This is a Parquet parser written from scratch in Zig using only the standard library.
It only supports reading Parquet files. You can find Parquet schema in parquet.thrift.
- Build project:
zig build - Run tests:
zig build test - Format code:
zig fmt . - Parse a Parquet file:
zig build run -- ./testdata/parquet-testing/data/byte_stream_split_extended.gzip.parquet
Before making any changes, make a plan first and run through it with the operator. Keep your plan simple, concise and break it down into small, logical steps. Eventually each logical step should be commited separately. Ensure to each commit compiles, passes all tests and also formatted. Before making changes, make sure to add failing tests first.

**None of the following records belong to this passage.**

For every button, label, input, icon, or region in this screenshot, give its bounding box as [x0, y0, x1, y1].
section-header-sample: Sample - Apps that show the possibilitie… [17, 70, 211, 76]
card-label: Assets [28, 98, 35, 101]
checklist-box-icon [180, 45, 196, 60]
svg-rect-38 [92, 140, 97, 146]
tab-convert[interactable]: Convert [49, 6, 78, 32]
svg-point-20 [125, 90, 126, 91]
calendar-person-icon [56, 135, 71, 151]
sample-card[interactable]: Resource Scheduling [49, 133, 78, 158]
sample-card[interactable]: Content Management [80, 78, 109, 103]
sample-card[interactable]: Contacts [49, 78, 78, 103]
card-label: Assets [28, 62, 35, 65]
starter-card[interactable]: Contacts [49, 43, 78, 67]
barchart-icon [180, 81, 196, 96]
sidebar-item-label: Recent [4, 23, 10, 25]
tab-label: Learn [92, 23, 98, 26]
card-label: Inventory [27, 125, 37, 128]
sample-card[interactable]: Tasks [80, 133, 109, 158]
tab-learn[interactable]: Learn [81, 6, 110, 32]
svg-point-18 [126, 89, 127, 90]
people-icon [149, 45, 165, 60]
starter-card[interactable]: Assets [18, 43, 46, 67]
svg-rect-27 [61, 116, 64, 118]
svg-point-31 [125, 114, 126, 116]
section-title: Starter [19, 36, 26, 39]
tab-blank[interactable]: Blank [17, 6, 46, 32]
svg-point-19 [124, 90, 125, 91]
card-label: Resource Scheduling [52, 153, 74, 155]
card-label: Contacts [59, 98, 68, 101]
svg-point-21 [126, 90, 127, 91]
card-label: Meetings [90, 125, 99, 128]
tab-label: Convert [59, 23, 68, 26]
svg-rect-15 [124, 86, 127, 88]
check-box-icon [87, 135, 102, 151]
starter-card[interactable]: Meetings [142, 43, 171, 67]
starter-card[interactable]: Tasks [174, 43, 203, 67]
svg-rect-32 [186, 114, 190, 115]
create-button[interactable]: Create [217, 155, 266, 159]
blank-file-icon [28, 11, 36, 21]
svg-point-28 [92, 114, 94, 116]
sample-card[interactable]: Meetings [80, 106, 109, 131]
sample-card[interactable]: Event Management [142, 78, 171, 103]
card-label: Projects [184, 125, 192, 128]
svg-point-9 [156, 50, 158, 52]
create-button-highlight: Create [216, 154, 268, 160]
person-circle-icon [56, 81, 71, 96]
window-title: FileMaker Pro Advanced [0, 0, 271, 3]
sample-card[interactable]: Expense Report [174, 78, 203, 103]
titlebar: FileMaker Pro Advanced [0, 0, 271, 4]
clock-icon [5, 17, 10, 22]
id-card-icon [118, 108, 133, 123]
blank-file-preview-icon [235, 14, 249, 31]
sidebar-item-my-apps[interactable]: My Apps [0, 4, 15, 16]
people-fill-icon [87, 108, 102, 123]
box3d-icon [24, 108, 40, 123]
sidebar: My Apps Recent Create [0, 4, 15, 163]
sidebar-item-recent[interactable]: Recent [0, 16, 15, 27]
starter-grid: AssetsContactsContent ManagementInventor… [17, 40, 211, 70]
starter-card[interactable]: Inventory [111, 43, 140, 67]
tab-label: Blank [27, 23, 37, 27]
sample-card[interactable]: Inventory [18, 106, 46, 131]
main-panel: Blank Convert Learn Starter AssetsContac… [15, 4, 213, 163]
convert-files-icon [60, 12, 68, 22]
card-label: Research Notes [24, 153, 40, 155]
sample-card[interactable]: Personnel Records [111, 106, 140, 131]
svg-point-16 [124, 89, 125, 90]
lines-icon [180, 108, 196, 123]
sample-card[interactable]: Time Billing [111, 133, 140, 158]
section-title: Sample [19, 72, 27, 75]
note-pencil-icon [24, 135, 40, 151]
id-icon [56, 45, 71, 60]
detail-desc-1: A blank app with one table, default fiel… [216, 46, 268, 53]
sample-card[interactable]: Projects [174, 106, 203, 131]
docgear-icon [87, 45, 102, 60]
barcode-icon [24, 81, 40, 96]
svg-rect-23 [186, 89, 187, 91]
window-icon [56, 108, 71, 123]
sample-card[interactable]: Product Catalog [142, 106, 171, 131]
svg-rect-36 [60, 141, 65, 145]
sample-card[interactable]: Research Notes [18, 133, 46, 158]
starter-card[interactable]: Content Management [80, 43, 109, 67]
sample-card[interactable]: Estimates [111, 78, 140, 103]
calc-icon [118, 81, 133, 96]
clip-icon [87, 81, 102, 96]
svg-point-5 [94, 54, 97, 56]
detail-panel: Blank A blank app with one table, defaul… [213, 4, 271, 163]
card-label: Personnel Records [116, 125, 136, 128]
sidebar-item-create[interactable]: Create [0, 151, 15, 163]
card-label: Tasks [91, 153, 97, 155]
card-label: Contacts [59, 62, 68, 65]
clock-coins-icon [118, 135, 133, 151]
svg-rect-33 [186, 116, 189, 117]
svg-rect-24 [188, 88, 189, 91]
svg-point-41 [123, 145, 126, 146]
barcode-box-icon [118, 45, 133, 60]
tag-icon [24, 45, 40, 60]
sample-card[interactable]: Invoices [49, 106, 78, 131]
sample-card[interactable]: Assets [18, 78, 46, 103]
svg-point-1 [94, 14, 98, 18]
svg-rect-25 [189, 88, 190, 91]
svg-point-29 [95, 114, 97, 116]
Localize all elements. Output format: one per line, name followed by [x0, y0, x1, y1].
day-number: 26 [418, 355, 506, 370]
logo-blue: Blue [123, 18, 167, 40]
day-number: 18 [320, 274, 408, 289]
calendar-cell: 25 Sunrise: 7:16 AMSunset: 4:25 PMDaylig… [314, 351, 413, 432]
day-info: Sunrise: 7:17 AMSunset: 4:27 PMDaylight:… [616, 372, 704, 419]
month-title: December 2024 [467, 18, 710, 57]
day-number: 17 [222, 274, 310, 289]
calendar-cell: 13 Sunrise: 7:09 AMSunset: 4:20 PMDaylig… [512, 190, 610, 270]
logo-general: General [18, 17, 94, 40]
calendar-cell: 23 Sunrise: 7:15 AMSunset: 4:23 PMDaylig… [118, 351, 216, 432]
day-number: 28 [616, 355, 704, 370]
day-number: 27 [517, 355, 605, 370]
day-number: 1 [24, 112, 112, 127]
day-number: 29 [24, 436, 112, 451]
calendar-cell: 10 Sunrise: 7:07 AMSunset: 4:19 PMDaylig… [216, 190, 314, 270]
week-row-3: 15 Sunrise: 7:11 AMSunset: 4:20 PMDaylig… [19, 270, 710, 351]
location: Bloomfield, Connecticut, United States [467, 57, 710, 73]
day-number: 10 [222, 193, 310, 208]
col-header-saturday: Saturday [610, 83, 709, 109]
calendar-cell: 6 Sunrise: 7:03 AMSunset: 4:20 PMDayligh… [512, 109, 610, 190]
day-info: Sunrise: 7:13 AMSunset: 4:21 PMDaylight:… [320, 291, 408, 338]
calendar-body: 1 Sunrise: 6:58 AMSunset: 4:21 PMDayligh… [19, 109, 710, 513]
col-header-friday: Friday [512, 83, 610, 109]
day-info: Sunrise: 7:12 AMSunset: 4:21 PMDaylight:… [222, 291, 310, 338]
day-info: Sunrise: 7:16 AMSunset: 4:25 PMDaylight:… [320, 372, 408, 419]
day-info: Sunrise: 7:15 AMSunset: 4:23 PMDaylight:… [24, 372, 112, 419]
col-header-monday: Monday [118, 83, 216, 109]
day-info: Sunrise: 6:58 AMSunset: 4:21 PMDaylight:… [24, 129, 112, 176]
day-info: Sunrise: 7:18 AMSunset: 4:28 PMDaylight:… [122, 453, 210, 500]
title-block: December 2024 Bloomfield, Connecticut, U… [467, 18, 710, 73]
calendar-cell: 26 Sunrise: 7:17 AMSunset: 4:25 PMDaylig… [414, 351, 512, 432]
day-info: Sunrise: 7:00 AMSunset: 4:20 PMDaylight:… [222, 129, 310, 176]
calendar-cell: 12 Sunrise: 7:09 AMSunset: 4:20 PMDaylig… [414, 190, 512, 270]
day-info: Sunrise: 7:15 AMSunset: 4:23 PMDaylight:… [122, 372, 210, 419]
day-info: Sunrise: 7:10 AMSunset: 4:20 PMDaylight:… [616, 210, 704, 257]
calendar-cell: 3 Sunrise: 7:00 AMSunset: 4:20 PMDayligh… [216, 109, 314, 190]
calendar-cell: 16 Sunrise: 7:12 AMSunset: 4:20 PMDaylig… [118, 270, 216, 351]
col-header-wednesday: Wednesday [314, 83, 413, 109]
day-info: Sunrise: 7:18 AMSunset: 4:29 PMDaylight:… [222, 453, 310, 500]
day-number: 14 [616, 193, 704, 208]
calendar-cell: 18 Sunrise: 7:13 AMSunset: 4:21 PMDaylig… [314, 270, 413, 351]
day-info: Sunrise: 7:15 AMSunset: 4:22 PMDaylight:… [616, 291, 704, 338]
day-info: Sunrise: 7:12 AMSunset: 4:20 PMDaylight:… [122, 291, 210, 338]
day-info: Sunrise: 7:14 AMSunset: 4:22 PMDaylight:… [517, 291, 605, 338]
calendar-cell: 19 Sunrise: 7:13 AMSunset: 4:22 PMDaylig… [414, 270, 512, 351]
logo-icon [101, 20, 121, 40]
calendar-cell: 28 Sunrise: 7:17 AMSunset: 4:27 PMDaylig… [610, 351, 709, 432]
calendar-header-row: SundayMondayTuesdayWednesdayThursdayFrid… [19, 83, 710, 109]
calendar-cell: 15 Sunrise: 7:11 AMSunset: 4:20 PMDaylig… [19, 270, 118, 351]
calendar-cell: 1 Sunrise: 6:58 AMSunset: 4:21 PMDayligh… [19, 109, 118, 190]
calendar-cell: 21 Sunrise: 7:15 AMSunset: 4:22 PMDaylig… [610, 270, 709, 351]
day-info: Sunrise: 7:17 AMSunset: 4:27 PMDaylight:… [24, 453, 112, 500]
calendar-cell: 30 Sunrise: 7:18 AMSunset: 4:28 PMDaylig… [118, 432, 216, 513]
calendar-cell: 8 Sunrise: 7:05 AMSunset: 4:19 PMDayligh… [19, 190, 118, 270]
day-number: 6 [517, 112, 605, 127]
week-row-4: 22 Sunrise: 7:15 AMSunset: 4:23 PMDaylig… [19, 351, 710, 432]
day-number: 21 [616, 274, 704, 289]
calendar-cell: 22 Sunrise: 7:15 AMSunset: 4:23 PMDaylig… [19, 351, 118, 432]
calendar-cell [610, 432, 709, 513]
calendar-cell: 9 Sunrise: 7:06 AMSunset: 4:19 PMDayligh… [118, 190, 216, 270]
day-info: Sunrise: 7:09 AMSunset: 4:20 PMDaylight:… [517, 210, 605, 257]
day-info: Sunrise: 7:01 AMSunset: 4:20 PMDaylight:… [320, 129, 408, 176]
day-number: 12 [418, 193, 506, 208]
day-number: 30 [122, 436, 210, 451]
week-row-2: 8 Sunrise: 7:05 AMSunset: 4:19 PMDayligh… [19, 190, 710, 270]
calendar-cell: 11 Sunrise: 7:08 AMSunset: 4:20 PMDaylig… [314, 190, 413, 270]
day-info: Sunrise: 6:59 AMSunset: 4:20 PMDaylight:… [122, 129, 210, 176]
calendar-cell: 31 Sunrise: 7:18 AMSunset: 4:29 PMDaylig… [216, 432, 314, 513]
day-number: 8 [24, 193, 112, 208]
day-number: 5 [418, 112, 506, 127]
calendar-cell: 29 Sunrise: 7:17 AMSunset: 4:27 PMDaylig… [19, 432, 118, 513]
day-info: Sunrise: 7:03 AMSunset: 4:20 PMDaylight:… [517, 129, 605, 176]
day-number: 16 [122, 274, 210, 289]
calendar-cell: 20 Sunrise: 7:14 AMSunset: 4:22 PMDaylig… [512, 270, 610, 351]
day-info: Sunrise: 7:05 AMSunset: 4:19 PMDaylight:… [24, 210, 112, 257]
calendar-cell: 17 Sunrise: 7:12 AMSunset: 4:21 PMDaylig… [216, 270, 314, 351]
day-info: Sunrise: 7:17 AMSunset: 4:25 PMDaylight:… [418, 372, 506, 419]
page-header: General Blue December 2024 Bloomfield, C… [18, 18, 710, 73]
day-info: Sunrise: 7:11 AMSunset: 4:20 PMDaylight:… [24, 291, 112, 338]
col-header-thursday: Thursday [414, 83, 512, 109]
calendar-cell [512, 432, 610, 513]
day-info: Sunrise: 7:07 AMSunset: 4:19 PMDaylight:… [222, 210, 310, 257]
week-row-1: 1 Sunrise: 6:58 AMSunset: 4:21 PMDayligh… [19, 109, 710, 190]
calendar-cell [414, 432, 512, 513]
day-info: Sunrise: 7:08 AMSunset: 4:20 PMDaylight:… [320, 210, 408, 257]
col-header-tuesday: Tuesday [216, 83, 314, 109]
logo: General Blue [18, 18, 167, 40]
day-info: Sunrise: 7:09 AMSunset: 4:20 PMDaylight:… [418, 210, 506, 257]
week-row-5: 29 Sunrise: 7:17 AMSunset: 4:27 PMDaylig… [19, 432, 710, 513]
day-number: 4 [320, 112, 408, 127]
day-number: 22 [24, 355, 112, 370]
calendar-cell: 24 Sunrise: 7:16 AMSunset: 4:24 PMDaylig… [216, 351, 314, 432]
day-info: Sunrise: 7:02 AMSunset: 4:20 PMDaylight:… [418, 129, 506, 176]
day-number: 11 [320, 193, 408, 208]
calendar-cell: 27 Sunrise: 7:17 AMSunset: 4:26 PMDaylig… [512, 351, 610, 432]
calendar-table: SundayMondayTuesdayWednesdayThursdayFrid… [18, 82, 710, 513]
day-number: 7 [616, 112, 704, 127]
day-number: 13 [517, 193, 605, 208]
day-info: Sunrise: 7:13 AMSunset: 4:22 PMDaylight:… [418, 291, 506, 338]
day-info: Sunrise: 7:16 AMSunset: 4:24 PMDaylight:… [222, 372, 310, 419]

Also, make sure to create a new edit before making any change.
Use Jujutsu (jj) for version control.
- Check history:
jj log - Create a new edit from the current working copy:
jj new- Do this only if the current edit is non-empty. Don't create empty commits.
- Check current status:
jj status - Check current diff:
jj diff -f main - Commit changes:
jj commit -m "Your commit message"
- Look out for potential memory leaks. Ensure to use
errdeferto free allocated memory in an error condition. - Make sure to look out for double-free errors, and again use
errdeferwhen needed to clean up resources. - Use arena allocator to scope allocations, for example in the row group reader, allocate all data page in an arena and free all together.
- Don't add comments unless they are absolutely necessary - only add them if there is something unusual or non-obvious.
Each change you make will go through a code review process on GitHub. To address feedback, you can run:
$ gh pr-review review view https://github.com/unexge/parzig/pull/<PR_NUMBER> --unresolved --not_outdatedMake sure to add tests for any changes. The tests are either located in the same file as the code in test blocks,
or in the src/parquet_testing.zig file for Parquet comformance tests.
You can see testdata/parquet-testing submodule for the comformance testdata and details.
After completing any big changes, make sure to check TESTING.md for the current status of the conformance tests and update them where needed.
To add new comformance tests, use Polars as a reference implementation to generate test files.
You can use uvx to run Python snippets using Polars:
$ uvx --from "polars[all]" --with pyarrow python -c 'import polars as pl; pl.Config.set_tbl_rows(-1); print(pl.read_parquet("testdata/parquet-testing/data/fixed_length_decimal.parquet"))'Once you get the expected output from Polars, you can create a new Zig test case in src/parquet_testing.zig, and assert the expected output, for example:
test "all types tiny pages plain" {
var reader_buf: [1024]u8 = undefined;
var file_reader = (try Io.Dir.cwd().openFile(io, "testdata/parquet-testing/data/alltypes_tiny_pages_plain.parquet", .{ .mode = .read_only })).reader(io, &reader_buf);
var file = try File.read(testing.allocator, &file_reader);
defer file.deinit();
try testing.expectEqual(1, file.metadata.row_groups.len);
try testing.expectEqual(7300, file.metadata.num_rows);
var rg = file.rowGroup(0);
try testing.expectEqualSlices(i32, &[_]i32{ 122, 123, 124, 125, 126, 127, 128, 129, 130, 131 }, (try rg.readColumn(i32, 0))[0..10]);
// ... more assertions for other fields
}Make sure to compare all fields and all values. Also, don't try to read src/parquet_testing.zig without grepping it, as it is a huge file. Just follow the testing structure above.